Fast hamming distance computation between two matrices/data frames
This is what you want. The following function foo takes two data frames or matrices df1 and df2, computing the distance between df1 and each row of df2. argument p is an integer, showing how many results you want to retain. p = 3 will keep the smallest 3 distances with their row ids in df1.
foo <- function(df1, df2, p) {
## check p
if (p > nrow(df2)) p <- nrow(df2)
## transpose for CPU cache friendly code
xt <- t(as.matrix(df1))
yt <- t(as.matrix(df2))
## after transpose, we compute hamming distance column by column
## a for loop is decent; no performance gain from apply family
n <- ncol(yt)
id <- integer(n * p)
d <- numeric(n * p)
k <- 1:p
for (i in 1:n) {
distance <- hmd(xt, yt[,i])
minp <- order(distance)[1:p]
id[k] <- minp
d[k] <- distance[minp]
k <- k + p
}
## recode "id" and "d" into data frame and return
id <- as.data.frame(matrix(id, ncol = p, byrow = TRUE))

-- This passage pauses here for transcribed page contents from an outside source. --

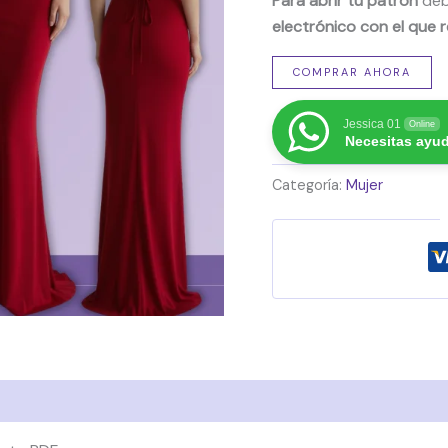
Para abrir tu patrón
deb
electrónico con el que r
COMPRAR AHORA
Jessica 01
Online
Necesitas ayu
Categoría:
Mujer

colnames(id) <- paste0("min.", 1:p)
d <- as.data.frame(matrix(d, ncol = p, byrow = TRUE))
colnames(d) <- paste0("mindist.", 1:p)
list(id = id, d = d)
}
Note that:
transposition is done at the beginning, according to reasons before;
a for loop is used here. But this is actually efficient because there is considerable computation done in each iteration. It is also more elegant than using *apply family, since we ask for multiple output (row id id and distance d).
Experiment
This part uses small dataset to test/demonstrate our functions.
Some toy data:
set.seed(0)
df1 <- as.data.frame(matrix(sample(1:10), ncol = 2)) ## 5 rows 2 cols
df2 <- as.data.frame(matrix(sample(1:6), ncol = 2)) ## 3 rows 2 cols
Test hmd first (needs transposition):
hmd(t(as.matrix(df1)), df2[1, ]) ## df1 & first row of df2
# [1] 2 4 6 2 4
Test foo:
foo(df1, df2, p = 2)
# $id
# min1 min2
# 1 1 4
# 2 2 3
# 3 5 2
# $d
# mindist.1 mindist.2
# 1 2 2
# 2 1 3
# 3 1 3
If you want to append some columns to df2, you know what to do, right?

Please don't be surprised why I take another section. This part gives something relevant. It is not what OP asks for, but may help any readers.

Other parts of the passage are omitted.